Özetle taraflar, nüanslar olsa da ABD'nin yarattığı basınç karşısında “geri adım atmadıklarını” bir kez daha beyan etmiş oldular.
ANLAŞMADA GERİ ADIM YOK YA İLERİ ADIM?
Ancak burada, “ileri adım” atıldığına dair bir belirsizlik de sürüyor. Türkiye Rusya'dan S-400'lerle ilgili teknolojik işbirliği ve ortak yatırım da talep ediyor ve bu konuda taraflar “temenni”ler dışında bir anlaşmaya varmış değil. Başka stratejik tercihler yapılmadan da varamazlar. Sıklıkla referans gösterilen “anlaşma”ysa, Erdoğan'ın Eylül 2017'de duyurduğu anlaşma ve Türkiye'nin S-400 sistemlerini satın alacağı ve bir ön ödeme yapacağı taahhüdünü içeriyor.
Bilindiği gibi Türkiye'nin S-400'lerle ilgili görüşmelere başladığına dair ilk haberler, Kasım 2016'da gündeme gelmişti. Bir yıla yakın süren görüşmelerin sonunda gündeme gelen bu anlaşmanın tam içeriğine dair net bir bilgiyi kimse ver(e)miyor. Çeşitli zamanlarda “imzaladık”, “geri dönüşü yok”, “anlaşmadan dönmeyiz” şeklinde referans gösterilen anlaşmayla ilgili uygulama adımları konusundaysa, Savunma Bakanı Hulusi Akar'ın “S-400 sistemlerinin Ekim 2019'da konuşlandırılmaya başlanacağı” yönündeki açıklaması var.
BAĞIMSIZ DIŞ POLİTİKA MI, 'GÜNÜ KURTARALIM, BAKARIZ' AYMAZLIĞI MI?
Putin'in işbirliği toplantısının açılış konuşmasında yaptığı “anlaşmanın tamamlanması” vurgusu aslında Türkiye'ye yapılmış bir “hatırlatma”. Sevkiyatın başlamasıyla Türkiye, “bağımsız bir dış politika” falan değil, Rusya'yla stratejik askeri işbirliği yoluna girmiş olacak.

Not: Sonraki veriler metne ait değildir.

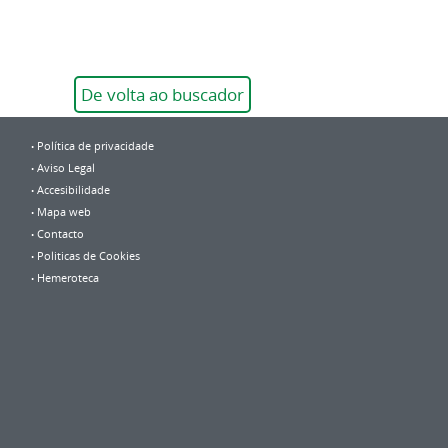
De volta ao buscador
Política de privacidade
Aviso Legal
Accesibilidade
Mapa web
Contacto
Politicas de Cookies
Hemeroteca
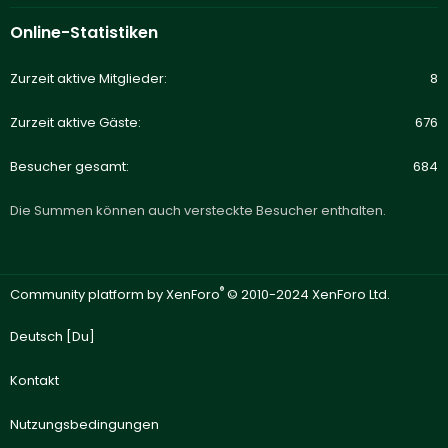
Online-Statistiken
Zurzeit aktive Mitglieder
8
Zurzeit aktive Gäste
676
Besucher gesamt
684
Die Summen können auch versteckte Besucher enthalten.
®
Community platform by XenForo
© 2010-2024 XenForo Ltd.
Deutsch [Du]
Kontakt
Nutzungsbedingungen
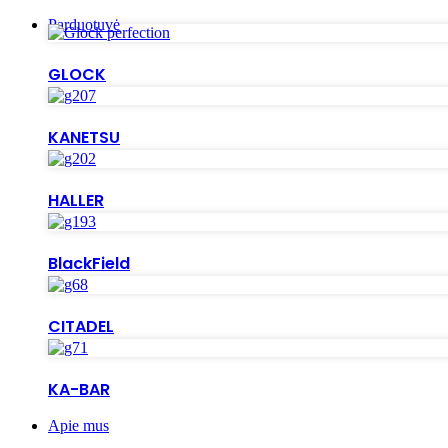
Parduotuvė
GLOCK
KANETSU
HALLER
BlackField
CITADEL
KA-BAR
Apie mus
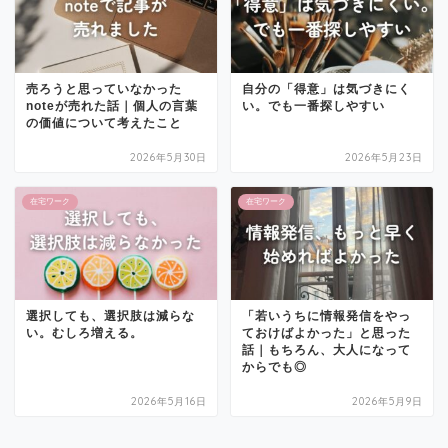
売ろうと思っていなかった
自分の「得意」は気づきにく
noteが売れた話｜個人の言葉
い。でも一番探しやすい
の価値について考えたこと
2026年5月30日
2026年5月23日
在宅ワーク
在宅ワーク
選択しても、選択肢は減らな
「若いうちに情報発信をやっ
い。むしろ増える。
ておけばよかった」と思った
話｜もちろん、大人になって
からでも◎
2026年5月16日
2026年5月9日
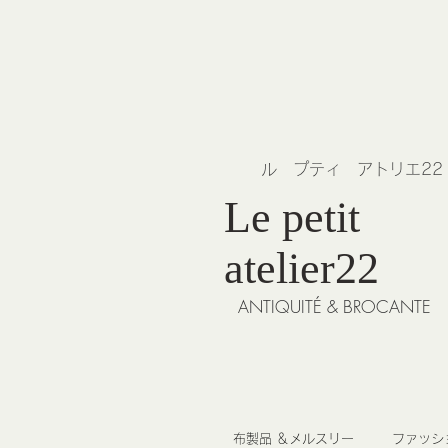
​ル プティ アトリエ2
Le petit
atelier22
ANTIQUITÉ & BROCANTE
布製品 ＆メルスリー
ファッシ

Yani bu alanda ABD'ye değil Rusya'ya bağımlı hale gelecek.
Kısa vadeli bir değerlendirmeyle “blöf yapıyor” gibi değerlendirmelerle karşılansa da, stratejik olarak ABD'nin F-35 basıncı da, aslında, Türkiye'ye "ilerlediği yolun başka bir tercihe işaret ettiğini" hatırlatıyor.
Özetle taraflar önemli hatırlatmalar yapıyor ama “bağımsız ve ilkeli” bir yolda ilerlediğini iddia eden AKP devleti, alıştığı “günü kurtaralamı, zamanı gelince bakarız, şimdilik birinden aldığımız kozu ötekine gösterelim” tarzıyla diplomasisini yürütmeye devam ediyor.

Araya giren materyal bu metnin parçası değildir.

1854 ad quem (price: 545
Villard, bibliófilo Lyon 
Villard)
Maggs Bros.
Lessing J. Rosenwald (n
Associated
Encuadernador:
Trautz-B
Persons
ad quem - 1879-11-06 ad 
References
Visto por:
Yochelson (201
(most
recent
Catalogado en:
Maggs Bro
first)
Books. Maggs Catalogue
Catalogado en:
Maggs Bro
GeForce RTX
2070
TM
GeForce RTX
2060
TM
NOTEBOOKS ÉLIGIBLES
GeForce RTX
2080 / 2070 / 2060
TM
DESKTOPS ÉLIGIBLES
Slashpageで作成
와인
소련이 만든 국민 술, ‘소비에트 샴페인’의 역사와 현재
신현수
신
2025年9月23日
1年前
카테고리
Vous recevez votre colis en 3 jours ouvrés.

PUTİN'E UMUT VEREN YÖNELİM
Erdoğan'la Putin görüşmesinde önemli olan bir diğer nokta, Putin'in “diğer silah alımlarıyla ilgili” görüştüklerini ve “Türkiye’ye modern Rus askeri teçhizatı sağlama konusunda da umut vaat eden bazı projelerin gündemde olduğunu” açıklamasıydı.
Rusya'nın geride kalan süreçte, ABD baskısı altında sıkıştığı zamanlarda Türkiye'ye F-35'lerin alternatifi olarak Sukhoi savaş uçaklarını önermişliği var. F-35 krizinin tavan yaptığı bir sırada gerçekleşen son görüşmede hangi “diğer silah alımları” konuşulduğu açıklanmadı ancak Putin'in uygun hatırlatmalarını sürdürdüğünü düşünebiliriz. Ve tekrar olacak, bunun topyekün ve stratejik bir işbirliği yoluna işaret ettiğini de…

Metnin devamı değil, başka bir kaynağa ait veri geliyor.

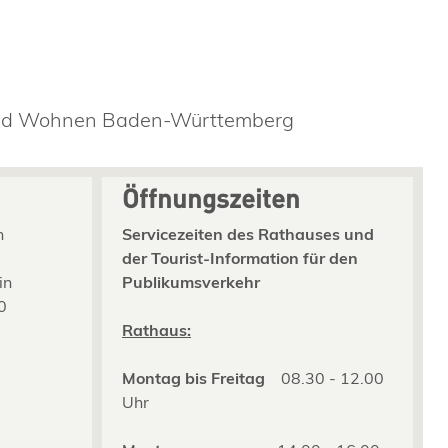
 und Wohnen Baden-Württemberg
Öffnungszeiten
n
Servicezeiten des Rathauses und
der Tourist-Information für den
in
Publikumsverkehr
0
2
Rathaus:
Montag bis Freitag
08.30 - 12.00
Uhr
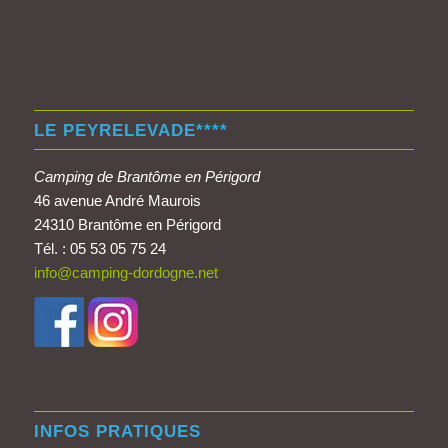
LE PEYRELEVADE****
Camping de Brantôme en Périgord
46 avenue André Maurois
24310 Brantôme en Périgord
Tél. : 05 53 05 75 24
info@camping-dordogne.net
INFOS PRATIQUES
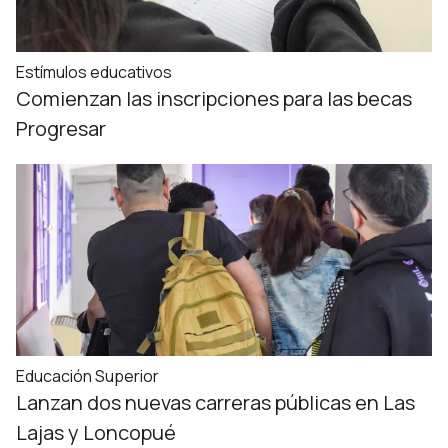
Estímulos educativos
Comienzan las inscripciones para las becas
Progresar
Educación Superior
Lanzan dos nuevas carreras públicas en Las
Lajas y Loncopué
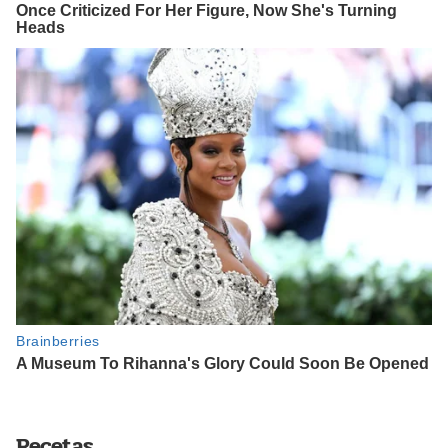
Recetas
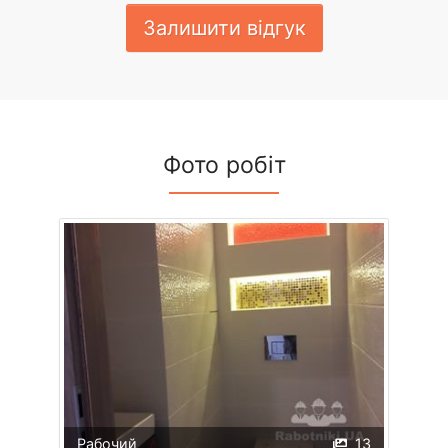
Залишити відгук
Фото робіт
Рабочий
13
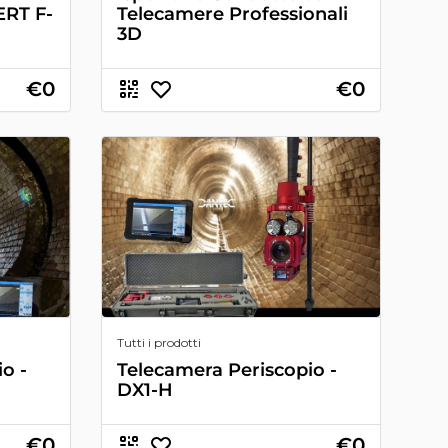
RT F-
Telecamere Professionali
3D
€0
€0
Tutti i prodotti
o -
Telecamera Periscopio -
DX1-H
€0
€0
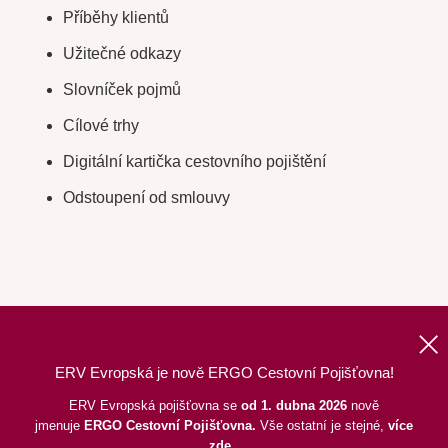
Příběhy klientů
Užitečné odkazy
Slovníček pojmů
Cílové trhy
Digitální kartička cestovního pojištění
Odstoupení od smlouvy
ERV Evropská je nově ERGO Cestovní Pojišťovna!
Nahoru
|
Informace o webu
|
Mapa stránek
ERV Evropská pojišťovna se
od 1. dubna 2026
nově
jmenuje
ERGO
Cestovní Pojišťovna.
Vše ostatní je stejné,
více
©
2026
ERGO Cestovní Pojišťovna, a. s.,
pod dohledem ČNB
zde
.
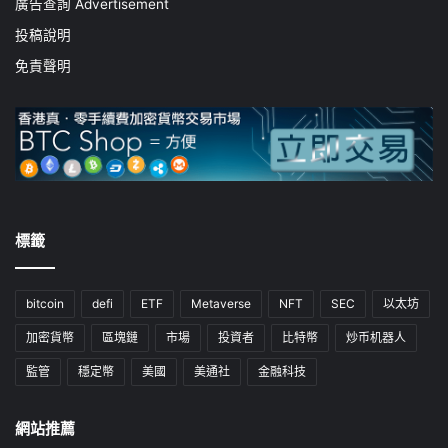
廣告查詢 Advertisement
投稿說明
免責聲明
標籤
bitcoin
defi
ETF
Metaverse
NFT
SEC
以太坊
加密貨幣
區塊鏈
市場
投資者
比特幣
炒币机器人
監管
穩定幣
美國
美通社
金融科技
網站推薦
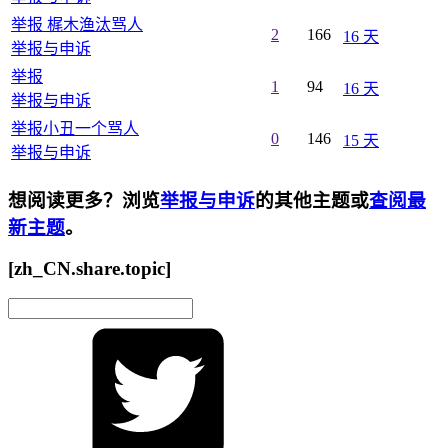
举报 梶木渔汰骂人
2
166
16 天
举报与申诉
举报
1
94
16 天
举报与申诉
举报小丑一个骂人
0
146
15 天
举报与申诉
想阅读更多？浏览
举报与申诉
的其他主题或
查阅最
新主题
。
[zh_CN.share.topic]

Putin'in Sekizinci Üst Düzey İşbirliği Konseyi toplantısını açarken yaptığı konuşmadan...
Rusya-Türkiye işbirliğinin enerji alanında stratejik bir eğilime dönüştünün altını çizmek isterim. Rusya Türkiye'nin en büyük doğalgaz tedarikçisidir. Geçen yıl 24 milyon m3 doğalgaz ihraç edildi. Bu ülkenin ihtiyaç duyduğu miktarın neredeyse yarısına yakınını oluşturuyor.
Askeri-teknoloji alanında işbirliğini güçlendirem konusunda, ülkelerimizin karşı karşıya olduğu ciddi görevler var.İlki ve en önemlisi, Türkiye'ye Triumf S-400 uçaksavar füze sistemlerinin tedariki için sözleşmenin tamamlanması üzerine görüşüyoruz.
Gündemde, Türkiye’ye modern Rus askeri teçhizatı sağlama konusunda da umut vaat eden bazı projelerimiz var.